A spokesperson declined to say whether the mayor would veto the committee's current version of the bill if it were to pass the council. The legislation is still subject to additional changes before the council votes on it, and the committee is scheduled to hold a markup on the bill on Wednesday. 

Bowser's concerns center around proposed changes to the Tenant Opportunity to Purchase Act, a longstanding law that gives tenants the ability to delay or block the sale of their buildings, and to the city's eviction process. 

Bowser's Rental Act proposal would exempt buildings from TOPA for the first 25 years after their construction, or after they receive "substantial improvements." She proposed exempting buildings with income-restriction covenants, leaving the law limited only to older, market-rate buildings, which typically represent naturally occurring affordable housing.

The committee's version of the bill would exempt buildings for 15 years after they are built. White proposed the 15-year exemption himself, and the differences between those timelines became a key point of debate at the May hearing

Bowser wrote in the letter that the 25-year window better reflects the life cycle of a building, and she said most examples of TOPA being used have been for buildings constructed before 1978. 

"Now is not the time for tweaks to TOPA; it is the time for reform," Bowser wrote.

In an emailed response to Bowser's letter, which a White spokesperson shared with Bisnow, the council member pushed back on that specific line. 

"I want to be clear: a 15-year TOPA exemption is not a minor tweak," White wrote. "It’s a substantial policy shift, informed directly by significant feedback from industry stakeholders who are deeply invested in the District’s housing future."

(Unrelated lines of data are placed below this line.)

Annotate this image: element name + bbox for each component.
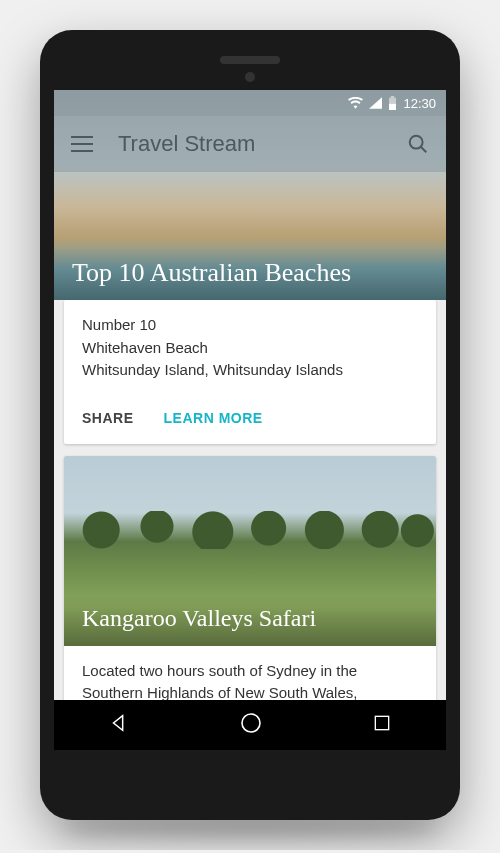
trees-decoration — [64, 511, 436, 549]
card-title: Kangaroo Valleys Safari — [64, 595, 436, 646]
card-actions: SHARE LEARN MORE — [64, 396, 436, 444]
card: Number 10 Whitehaven Beach Whitsunday Is… — [64, 300, 436, 444]
screen: 12:30 Travel Stream Top 10 Australian Be… — [54, 90, 446, 750]
search-icon[interactable] — [404, 130, 432, 158]
cell-signal-icon — [369, 97, 382, 109]
status-bar: 12:30 — [54, 90, 446, 116]
card-body-line: Number 10 — [82, 314, 418, 337]
share-button[interactable]: SHARE — [76, 404, 140, 432]
menu-icon[interactable] — [68, 130, 96, 158]
home-icon[interactable] — [239, 711, 263, 739]
status-time: 12:30 — [403, 96, 436, 111]
phone-frame: 12:30 Travel Stream Top 10 Australian Be… — [40, 30, 460, 820]
svg-rect-2 — [375, 716, 388, 729]
recents-icon[interactable] — [372, 713, 392, 737]
card-body-line: Whitsunday Island, Whitsunday Islands — [82, 359, 418, 382]
card-image: Kangaroo Valleys Safari — [64, 456, 436, 646]
android-nav-bar — [54, 700, 446, 750]
card-title: Top 10 Australian Beaches — [54, 248, 446, 300]
back-icon[interactable] — [108, 712, 130, 738]
phone-camera — [245, 72, 255, 82]
app-bar: Travel Stream — [54, 116, 446, 172]
battery-icon — [388, 96, 397, 110]
app-title: Travel Stream — [118, 131, 382, 157]
learn-more-button[interactable]: LEARN MORE — [158, 404, 269, 432]
phone-speaker — [220, 56, 280, 64]
svg-point-1 — [242, 714, 260, 732]
svg-point-0 — [410, 136, 423, 149]
card-image: 12:30 Travel Stream Top 10 Australian Be… — [54, 90, 446, 300]
wifi-icon — [348, 97, 363, 109]
card-body: Number 10 Whitehaven Beach Whitsunday Is… — [64, 300, 436, 396]
card-body-line: Whitehaven Beach — [82, 337, 418, 360]
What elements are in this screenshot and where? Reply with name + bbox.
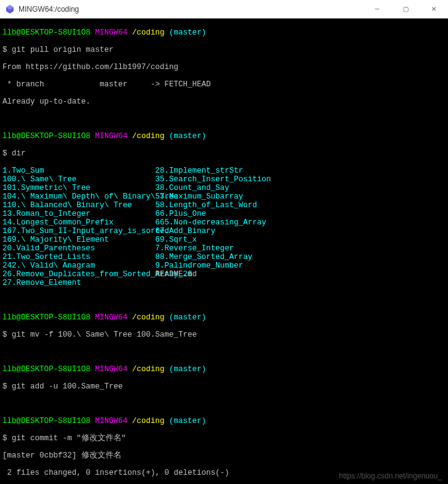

The two leaders also butted heads over proposed changes to the city's eviction process. 

Bowser proposed in the Rental Act to set a series of deadlines that courts would be required to meet to accelerate the process of evicting nonpaying tenants. This came in response to housing providers facing financial distress due to tenants racking up millions of dollars in unpaid rent while delaying evictions. 

The District has taken one step to address that problem by reforming the Emergency Rental Assistance Program to remove a loophole that tenants had used to delay eviction, a bill the council passed in May and Bowser signed into law.

Bowser's Rental Act proposal sought to further shorten eviction timelines, in part by reducing eviction notice periods from 30 days to 10 days and mandating that hearings be held within 30 to 45 days. The committee's version of the bill removed these provisions. 

In her letter, Bowser said the committee's version of the bill "fails to address critical court timelines" by "weakening or removing" the reforms she had proposed. 

"The primary concern that DC must address in its housing marketplace is increasing economic vacancy as the result of tenants not paying rent," Bowser wrote, adding that the committee's version wouldn't resolve this problem. 

In White's response to the letter, the council member said he has spoken directly with the judges who handle D.C. eviction cases. 

"They made it clear that they are not in a position to enforce those timelines," White said. "That means this component of the law is effectively performative."

The mayor and the committee chairman are also battling on the messaging around the bill.

Bowser ended her letter by saying, "This is not the time for half-measures," and urging White to advance her proposal "without diluting these critical provisions." White pushed back against the framing that his committee is diluting the bill.

"Mischaracterizations like this are unproductive," he wrote. "They not only misinform stakeholders but also risk undermining our collective work to restore trust in the District’s housing system."